Stanford Large Network Dataset Collection

Social networks : online social networks, edges represent interactions between people
Networks with ground-truth communities : ground-truth network communities in social and information networks
Communication networks : email communication networks with edges representing communication
Citation networks : nodes represent papers, edges represent citations
Collaboration networks : nodes represent scientists, edges represent collaborations (co-authoring a paper)
...

http://snap.stanford.edu/data/

Review of Graphs¶

(graphs)

Graph: a set of vertices/nodes $V$ and a set of edges/links $E \subseteq V \times V$

directed vs undirected graph
self loops or no self loops
nodes have degrees, in/out-degrees

In [40]:

figsize(8,8)
G = nx.complete_graph(5)
nx.draw(G)

In [41]:

G = nx.empty_graph(6)
nx.draw(G)

In [42]:

G = nx.grid_2d_graph(5,4)
nx.draw(G)

In [43]:

G = nx.hypercube_graph(3)
nx.draw(G)

In [44]:

G = nx.path_graph(5)
nx.draw(G)

In [45]:

G = nx.star_graph(7)
nx.draw(G)

In [46]:

G = nx.wheel_graph(11)
nx.draw(G)

In [47]:

# Frucht graph = cubic graph with only a single (trivial) automorphism
G = nx.frucht_graph()
nx.draw(G)

In [48]:

G = nx.barbell_graph(5,2)
nx.draw(G)

In [49]:

G = nx.erdos_renyi_graph(20,0.2)
nx.draw_circular(G)

(walks, trails, paths)

a walk is a sequence of vertices and edges
a trail is a walk in which all the edges are distinct
a path is a walk in which all the edges and all the vertices are distinct
a closed walk is a walk that starts and ends on the same vertex
a cycle is a closed walk of at least three nodes, all edges are distinct, and only the start and end are the same
a tour is a closed walk in which each edge is used at least once

(distance in graphs)

Graphs and paths define a kind of distance.
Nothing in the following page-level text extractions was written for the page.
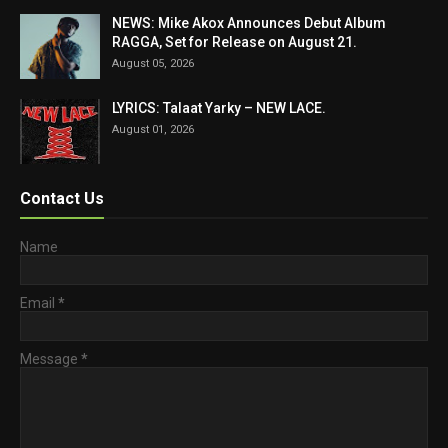
NEWS: Mike Akox Announces Debut Album
RAGGA, Set for Release on August 21.
August 05, 2026
LYRICS: Talaat Yarky – NEW LACE.
August 01, 2026
Contact Us
Name
Email
*
Message
*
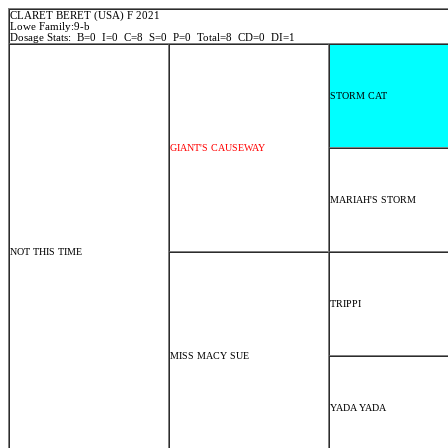
CLARET BERET (USA) F 2021
Lowe Family:9-b
Dosage Stats: B=0 I=0 C=8 S=0 P=0 Total=8 CD=0 DI=1
STORM CAT
GIANT'S CAUSEWAY
MARIAH'S STORM
NOT THIS TIME
TRIPPI
MISS MACY SUE
YADA YADA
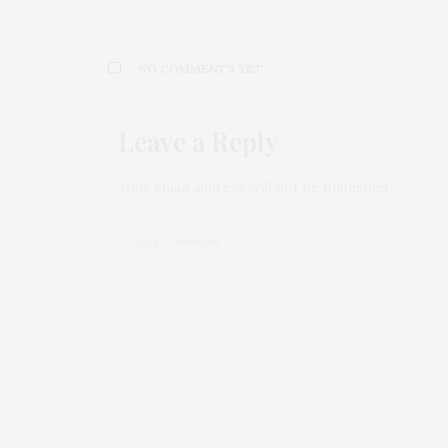
NO COMMENTS YET
Leave a Reply
Your email address will not be published.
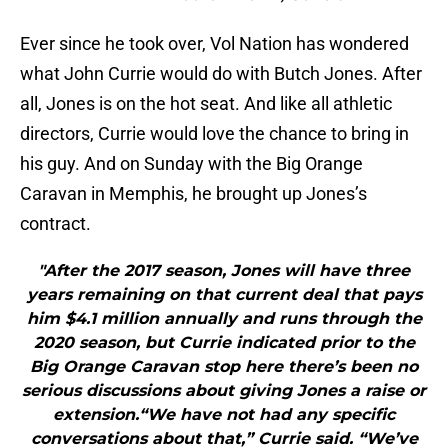
Ever since he took over, Vol Nation has wondered
what John Currie would do with Butch Jones. After
all, Jones is on the hot seat. And like all athletic
directors, Currie would love the chance to bring in
his guy. And on Sunday with the Big Orange
Caravan in Memphis, he brought up Jones’s
contract.
"After the 2017 season, Jones will have three
years remaining on that current deal that pays
him $4.1 million annually and runs through the
2020 season, but Currie indicated prior to the
Big Orange Caravan stop here there’s been no
serious discussions about giving Jones a raise or
extension.“We have not had any specific
conversations about that,” Currie said. “We’ve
a geodesic is the shortest path between two nodes
the distance or geodesic distance of two nodes is the length of the shortest path between them
the diameter of a graph is the longest distance in that graph
the eccentricity of a node is the largest distance of that node to any other node

In [50]:

G = nx.erdos_renyi_graph(20,0.2)
p = nx.shortest_path(G,0,19)
pos = nx.spring_layout(G)
nx.draw_networkx_nodes(G,pos,node_color='w',node_size=200)
nx.draw_networkx_labels(G,pos,font_size=10)
nx.draw_networkx_edges(G,pos,style='dotted')
nx.draw_networkx_edges(G,pos,edgelist=zip(p,p[1:]),edge_color='r')
axis("off"); None

In [51]:

while not nx.is_connected(G): G = nx.erdos_renyi_graph(20,0.2)
nx.average_shortest_path_length(G)

Out[51]:

2.1894736842105265

(connectivity)

graphs are connected or disconnected
nodes are partitioned into connected components (subgraphs whose nodes have a finite distance with, and an infinite between them)
a node is a cutpoint if removing it increases the number of connected components
an edge is a bridge if removing it increases the number of connected components
a cutset of nodes is a set of nodes such that removing it increases the number of connected components
the node connectivity of a connected graph is the minimum size of a cutset

(applications of connectivity)

Node connectivity is related to failure. E.g., the node connectivity of a computer network (as a graph) tells you the minimum number of failures before the network becomes disconnected.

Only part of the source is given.